We’ll begin in the fall, because that’s where we are now. You can tell it’s fall in Minnesota only by the trees and the weather reports, because no one here will dress for the weather until temperatures go negative. On Friday, the high was 40, and 4 people in my theater class were wearing T-shirts. Readers, I was in a winter coat, scarf, and ear muffs. I had a moment, walking to the Wietz, where I wondered if I was the crazy one, but the self-doubt soon passed, and I’m back to firmly believing that everyone else is the problem. A fun fact about me, if you somehow haven’t heard enough of those, is that I used to consider fall my favorite season. I love all the stereotypical things there are to love about fall, which I really don’t have to list here, because you know them already. 

My first fall on campus was a perfect college autumn — the trees outside of Laird were beautiful, I went apple picking with friends at Fireside, we baked pumpkin pies and watched The Nightmare Before Christmas. It may also have been my last perfect college autumn. Now that I know what follows, the fall seems, not to be dramatic here, a bit of a death rattle. Does anyone know what I mean? Does a little part of you wince when you step outside on a glorious fall day, because the cold in the air whispers a warning to you about snow on the way? 

Apologies — I was trying to get through this without sounding like a bad poet. What I mean to say is that I find it hard to enjoy the fall in a carefree sort of way, because I’m always casting worried glances into the coming months.

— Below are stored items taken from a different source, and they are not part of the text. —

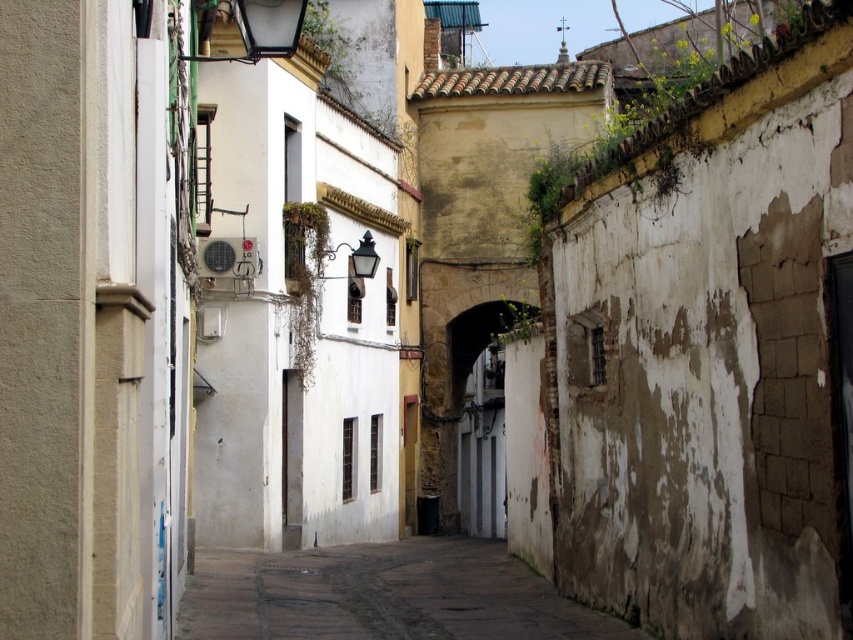 Is smooth stone alley at center below white stone archway at center?

Indeed, smooth stone alley at center is positioned under white stone archway at center.

Describe the element at coordinates (383, 595) in the screenshot. Image resolution: width=853 pixels, height=640 pixels. I see `smooth stone alley at center` at that location.

Between point (483, 554) and point (461, 417), which one is positioned behind?

The point (461, 417) is behind.

You are a GUI agent. You are given a task and a screenshot of the screen. Output one action in this format:
    pyautogui.click(x=<x>, y=<y>)
    Task: Click on the smooth stone alley at center
    Image resolution: width=853 pixels, height=640 pixels.
    Given the screenshot: What is the action you would take?
    pyautogui.click(x=383, y=595) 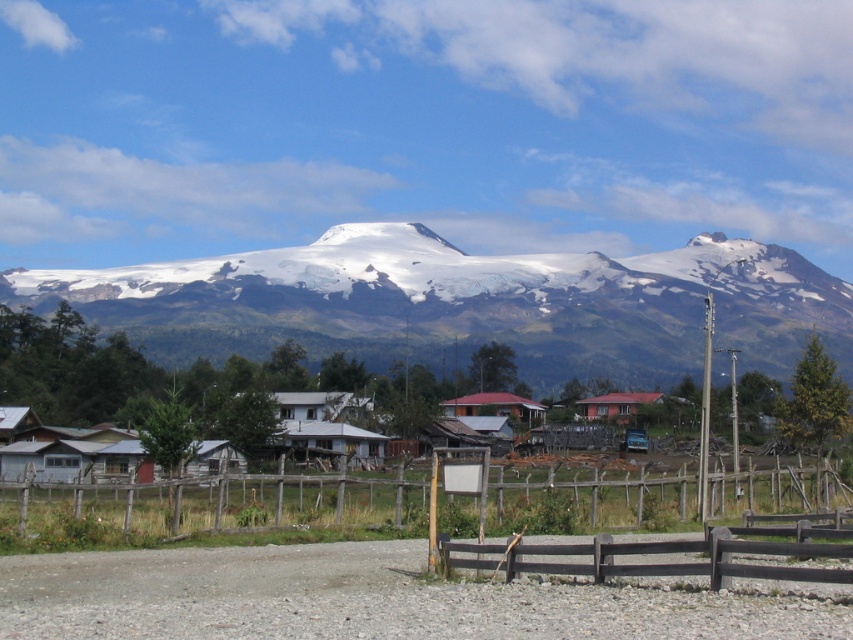 Is snowy rock mountain range at center thinner than red matte house at center?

In the spring, the amount of joy I get from seeing those little purple flowers shoot out of the ground is concerning. (I recently learned that they’re called Siberian Squills, which is too good a name to go unmentioned). The lilac bushes all over campus? You can catch me stopping and sniffing them like some sort of weirdo on any day of the week. And if you see someone kneeling next to a flowerbed trying to get a nice angle of daffodils in the arb — that’s also probably me, and sorry for blocking the path. I should mention here that I’m not an outdoorsy sort of person, and yet, come spring, I’ve been known to head into the arb, plop myself down on a branch, and do my homework in the sun. It’s disconcerting, honestly, but there you have it. I can only put it down to pure relief that the cold is finally loosening its grip, because I never used to welcome spring quite so heartily. And in the summer, when I’m not even in Minnesota, things are no better! I found myself on the beach this August, sitting under an umbrella, watching some piping plovers run along the shoreline, when suddenly the thought “I’m so glad I’m not freezing right now” crossed my mind. I find I’m weirdly obsessed with the sunshine, like a housecat on steroids; in the spring and even in the summer, it feels vaguely shameful to stay inside on a sunny day. Sunshine guilt is not something I ever experienced before I got here, and I don’t know how to feel about it.

A Frozen Leaf
Fall, interrupted

Perhaps I’m simply in an awkward limbo stage right now, as four years is apparently not enough time to learn how to navigate the Midwestern seasons in a way that doesn’t leave you always thinking about the cold. Maybe the native Minnesotans, or the professors who have been here for years, aren’t haunted like I am; maybe you’ve all gotten used to the winter, and it doesn’t cast freezing shadows over the other times of year. Or maybe I’m just a weakling! Maybe this is totally un-relatable. If so, I’m jealous. Or I think I am. I can’t honestly say whether my sudden attention to the weather is a good thing, a bad one, or if it simply is. Is it helpful to be aware that the world is always changing? Is it somehow important to experience new levels of joy in the spring and summer, even if some dread leeches into the fall? Do I need to meditate, or something, so I’m more in tune with the present season, and not always preoccupied with what’s coming? Probably! But who’s to say, really. I don’t even know if this awareness will go away when I leave, or if I’ll always carry it with me. Given that this coming winter will likely be the last I ever spend in Minnesota, I guess I’ll find out relatively soon. 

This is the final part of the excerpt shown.